BEGIN

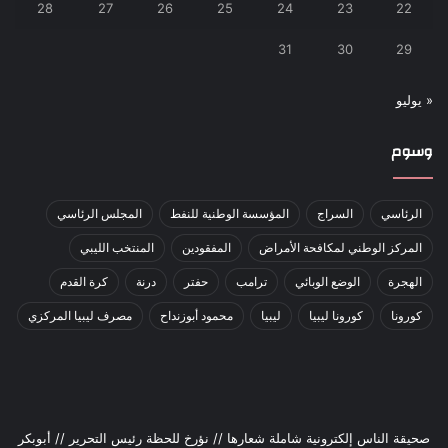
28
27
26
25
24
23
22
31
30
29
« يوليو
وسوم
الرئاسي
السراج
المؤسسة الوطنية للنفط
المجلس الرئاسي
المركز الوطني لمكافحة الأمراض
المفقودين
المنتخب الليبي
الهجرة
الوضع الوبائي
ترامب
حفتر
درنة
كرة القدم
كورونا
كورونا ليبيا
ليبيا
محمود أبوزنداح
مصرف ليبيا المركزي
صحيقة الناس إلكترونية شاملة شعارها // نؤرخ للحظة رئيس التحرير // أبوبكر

END

__Assignment__
Output every record verbatim, skipping images.

__Response to the exercise__
28
27
26
25
24
23
22
31
30
29
« يوليو
وسوم
الرئاسي
السراج
المؤسسة الوطنية للنفط
المجلس الرئاسي
المركز الوطني لمكافحة الأمراض
المفقودين
المنتخب الليبي
الهجرة
الوضع الوبائي
ترامب
حفتر
درنة
كرة القدم
كورونا
كورونا ليبيا
ليبيا
محمود أبوزنداح
مصرف ليبيا المركزي
صحيقة الناس إلكترونية شاملة شعارها // نؤرخ للحظة رئيس التحرير // أبوبكر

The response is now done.